Вообще-то мне ужасно хочется в продолжении повествования называть художника Вадькой, как когда- то делал Бо, но какое у меня на это право… Для меня он Вадим.
– Представьте, мне тоже она очень не нравится! – мой собеседник сразу стал серьезным. – Но бедняге Бо это уже не поможет.
Я как раз собиралась спросить, не показалась ли ему странной обстановка в мастерской в то утро, когда он обнаружил тело друга, но именно в этот момент в комнату фурией ворвалась женщина, которая с ходу закричала:
– Нет, вы посмотрите на него! Как только сюда, так непременно с бабьем! Какая ты все же сволочь, Вадим!
После этого программного заявления женщина с шумом отодвинула от стола уже описанный мною венский стул, уселась на него, положила одну ногу на колено другой, скрестила руки на груди, отгородившись таким образом от меня двойным крестом, как от нечистой силы, и уставилась прямо мне в глаза тяжелым взглядом. Я, разумеется, своих глаз не отвела, а тоже принялась рассматривать скандальную дамочку.

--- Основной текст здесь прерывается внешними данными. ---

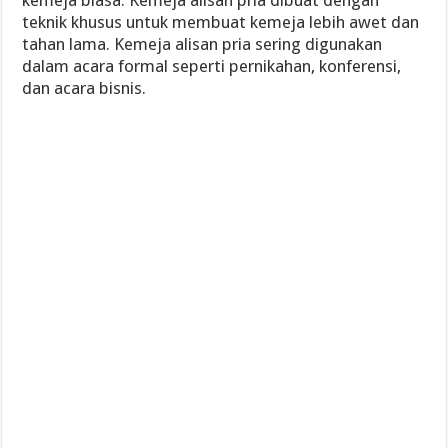
kemeja biasa. Kemeja alisan pria dibuat dengan
teknik khusus untuk membuat kemeja lebih awet dan
tahan lama. Kemeja alisan pria sering digunakan
dalam acara formal seperti pernikahan, konferensi,
dan acara bisnis.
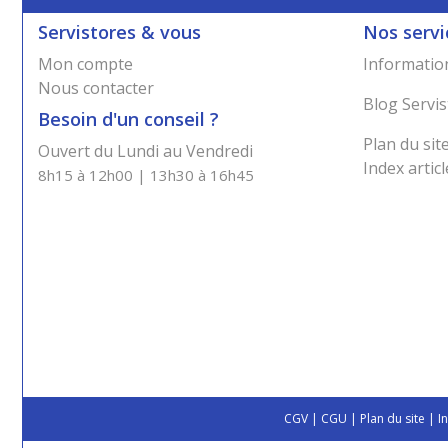
Servistores & vous
Nos servi
Mon compte
Information
Nous contacter
Blog Servis
Besoin d'un conseil ?
Plan du sit
Ouvert du Lundi au Vendredi
Index articl
8h15 à 12h00 | 13h30 à 16h45
CGV
|
CGU
|
Plan du site
|
I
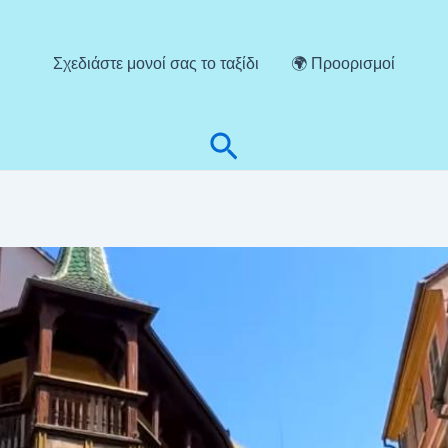
Σχεδιάστε μονοί σας το ταξίδι
🌍 Προορισμοί
Αναζήτηση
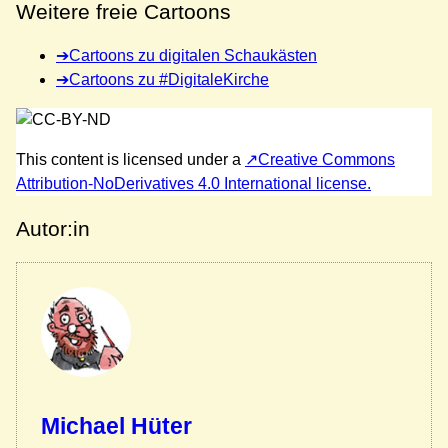
Weitere freie Cartoons
Cartoons zu digitalen Schaukästen
Cartoons zu #DigitaleKirche
This content
is licensed under a
Creative Commons
Attribution-NoDerivatives 4.0 International license.
Autor:in
Michael Hüter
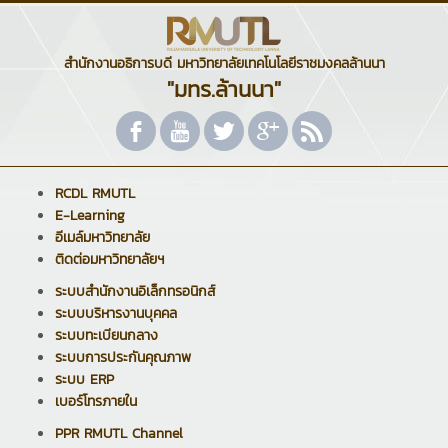
สำนักงานอธิการบดี มหาวิทยาลัยเทคโนโลยีราชมงคลล้านนา
"มทร.ล้านนา"
RCDL RMUTL
E-Learning
อีเมล์มหาวิทยาลัย
ติดต่อมหาวิทยาลัยฯ
ระบบสำนักงานอิเล็กทรอนิกส์
ระบบบริหารงานบุคคล
ระบบทะเบียนกลาง
ระบบการประกันคุณภาพ
ระบบ ERP
เบอร์โทรภายใน
PPR RMUTL Channel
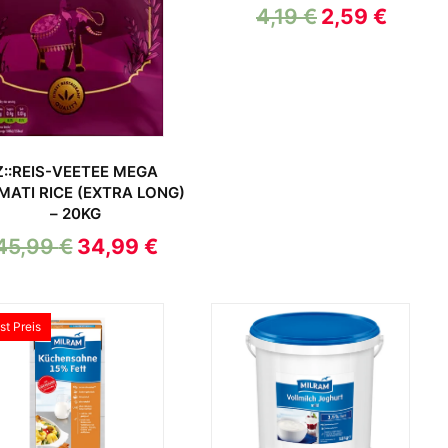
4,19
€
2,59
€
Z::REIS-VEETEE MEGA
MATI RICE (EXTRA LONG)
– 20KG
45,99
€
34,99
€
st Preis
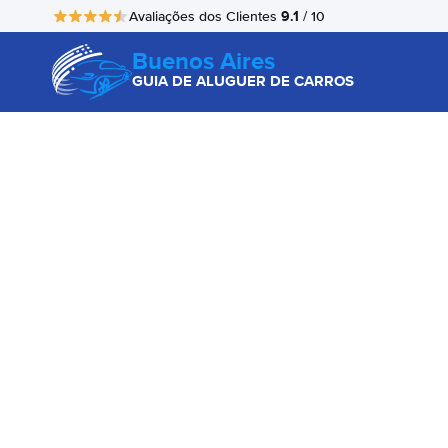
9.1
Avaliações dos Clientes
/ 10
Buenos Aires
GUIA DE ALUGUER DE CARROS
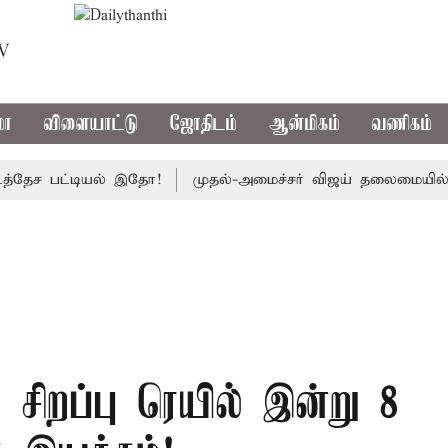
TV
மா
விளையாட்டு
ஜோதிடம்
ஆன்மிகம்
வணிகம்
 பட்டியல் இதோ!
முதல்-அமைச்சர் விஜய் தலைமையில் இன்று எம்
ை சிறப்பு ரெயில் இன்று 8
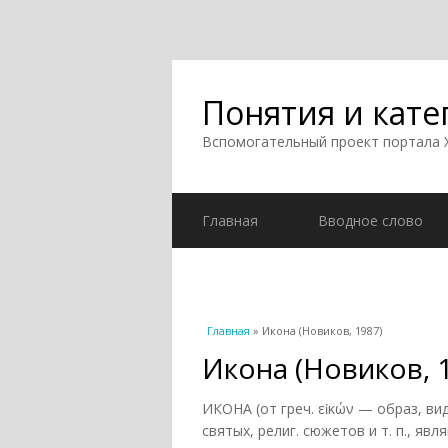
Понятия и кате
Вспомогательный проект портала
Главная
Вводное слово
Вы здесь
Главная
» Икона (Новиков, 1987)
Икона (Новиков, 
ИКОНА (от греч. εἰκών — образ, в
святых, религ. сюжетов и т. п., я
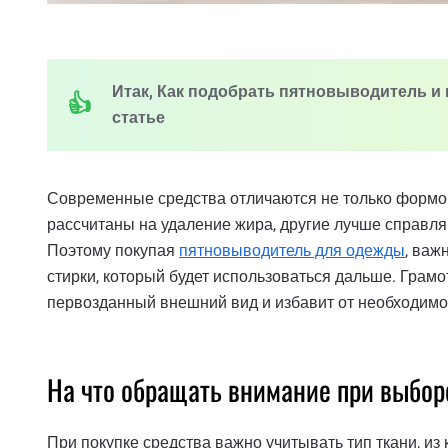
Итак, Как подобрать пятновыводитель и
статье
Современные средства отличаются не только формой
рассчитаны на удаление жира, другие лучше справля
Поэтому покупая
пятновыводитель для одежды
, важ
стирки, который будет использоваться дальше. Грам
первозданный внешний вид и избавит от необходим
На что обращать внимание при выбо
При покупке средства важно учитывать тип ткани, из 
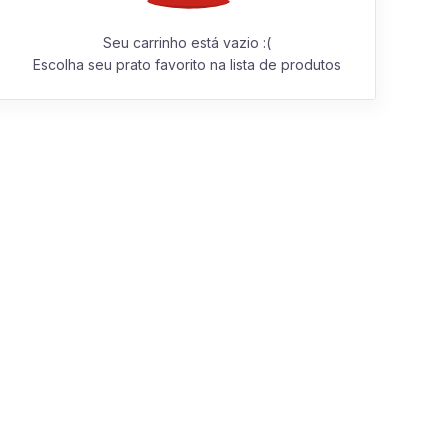
Seu carrinho está vazio :(
Escolha seu prato favorito na lista de produtos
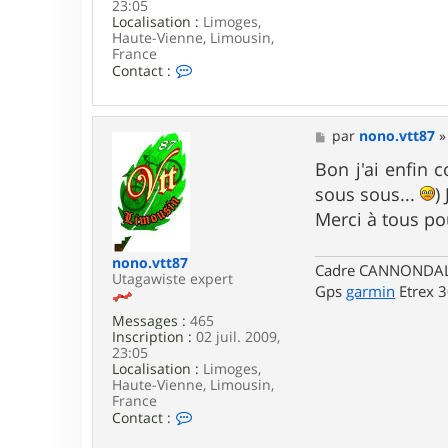
23:05
Localisation :
Limoges,
Haute-Vienne, Limousin,
France
C
Contact :
o
n
t
a
M
par
nono.vtt87
c
e
t
s
Bon j'ai enfin 
e
s
sous sous...
)
r
a
n
g
Merci à tous po
o
e
n
o
nono.vtt87
Cadre CANNONDALE 
.
Utagawiste expert
Gps
garmin
Etrex 
v
t
Messages :
465
t
Inscription :
02 juil. 2009,
8
23:05
7
Localisation :
Limoges,
Haute-Vienne, Limousin,
France
C
Contact :
o
n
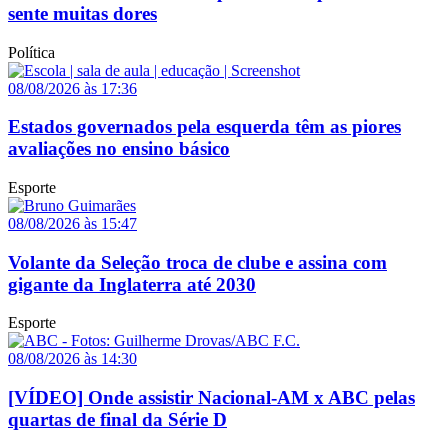
sente muitas dores
Política
08/08/2026 às 17:36
Estados governados pela esquerda têm as piores
avaliações no ensino básico
Esporte
08/08/2026 às 15:47
Volante da Seleção troca de clube e assina com
gigante da Inglaterra até 2030
Esporte
08/08/2026 às 14:30
[VÍDEO] Onde assistir Nacional-AM x ABC pelas
quartas de final da Série D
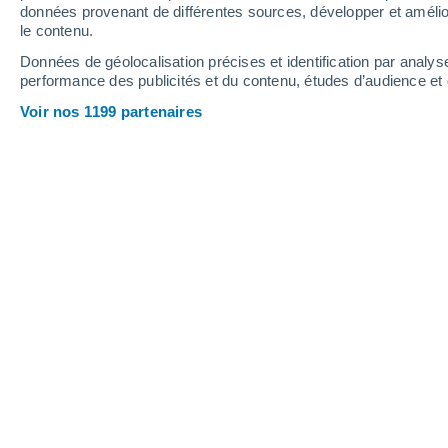
données provenant de différentes sources, développer et amélior
le contenu.
44°
/
29°
46°
/
30°
42°
/
29°
Données de géolocalisation précises et identification par analys
performance des publicités et du contenu, études d’audience e
16
-
32
km/h
19
-
35
km/h
24
23
-
43
km/h
Voir nos 1199 partenaires
Météo Ejido Hermosillo aujourd´hui
, 
Éclaircies
39°
17:00
T. ressentie
42°
Éclaircies
39°
18:00
T. ressentie
41°
Éclaircies
38°
19:00
T. ressentie
40°
Éclaircies
37°
20:00
T. ressentie
39°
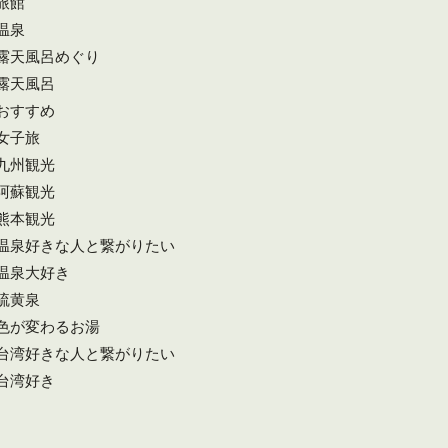
旅館
温泉
#露天風呂めぐり
#露天風呂
#おすすめ
#女子旅
#九州観光
#阿蘇観光
#熊本観光
#温泉好きな人と繋がりたい
#温泉大好き
#硫黄泉
#色が変わるお湯
#台湾好きな人と繋がりたい
#台湾好き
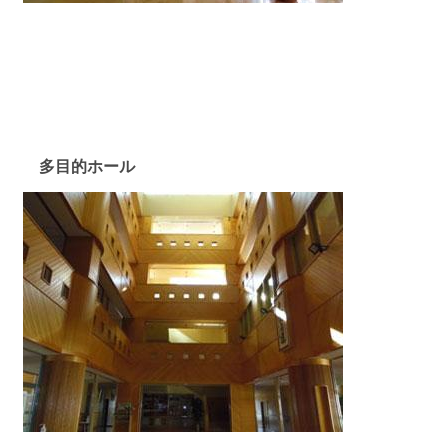
多目的ホール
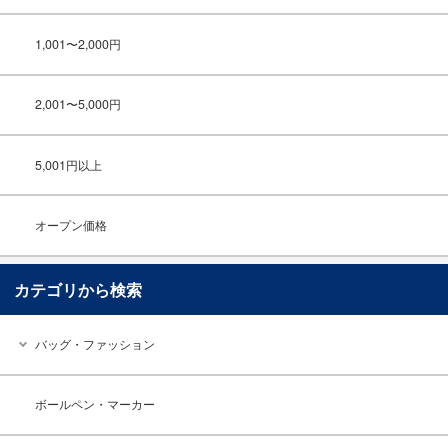
1,001〜2,000円
2,001〜5,000円
5,001円以上
オープン価格
カテゴリから検索
バッグ・ファッション
ボールペン・マーカー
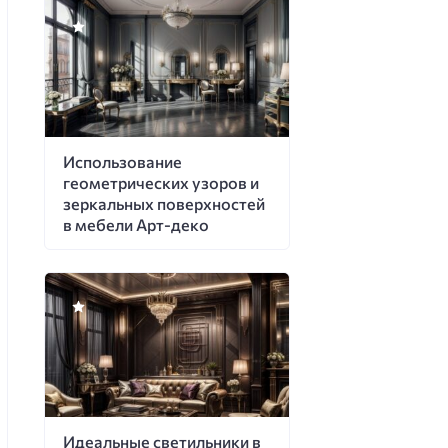
Использование
геометрических узоров и
зеркальных поверхностей
в мебели Арт-деко
Идеальные светильники в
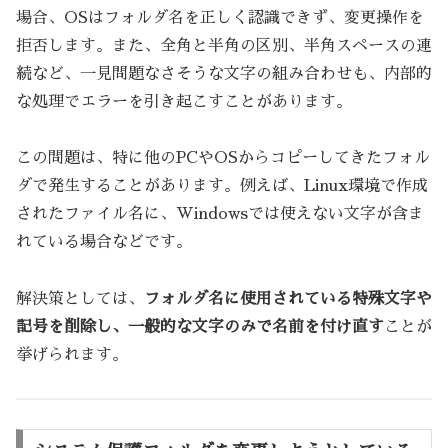
場合、OSはフォルダ名を正しく認識できず、変更操作を
拒否します。また、全角と半角の区別、半角スペースの連
続など、一見問題なさそうな文字の組み合わせも、内部的
な処理でエラーを引き起こすことがあります。
この問題は、特に他のPCやOSからコピーしてきたフォル
ダで発生することがあります。例えば、Linux環境で作成
されたファイル名に、Windowsでは使えない文字が含ま
れている場合などです。
解決策としては、
フォルダ名に使用されている特殊文字や
記号を削除し、一般的な文字のみで名前を付け直す
ことが
挙げられます。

Она была молода, но как-то изможденно рыхла лицом. Тональный крем покрывал его маской, как театральный грим, оставляя девственно незащищенными виски и шею. Наверно, женщина так торопилась, собираясь выйти из дома, что даже толком не погляделась в зеркало. Красивого лилового цвета помада была смазана, а под нижними ресницами скопились черные соринки осыпавшейся туши. Густые русые волосы небрежно падали на плечи. Одета женщина была в нарядное пальто из буклированной ткани цвета морской волны, из-под которого виднелись черные бархатные брюки, заправленные в высокие сапоги на шпильках, до боли похожие на мои.
Тот, кого обозвали сволочью, видно, к эдакому обращению привык, а потому с абсолютно спокойным лицом опустился на соседний стул и представил мне даму:
– Познакомьтесь, Настя, это моя жена – Эльвира, – потом Вадим, плавно поведя своей талантливой рукой, указал на меня и обратился к супруге: – Элечка, это подруга Богдана Далматова – Настя.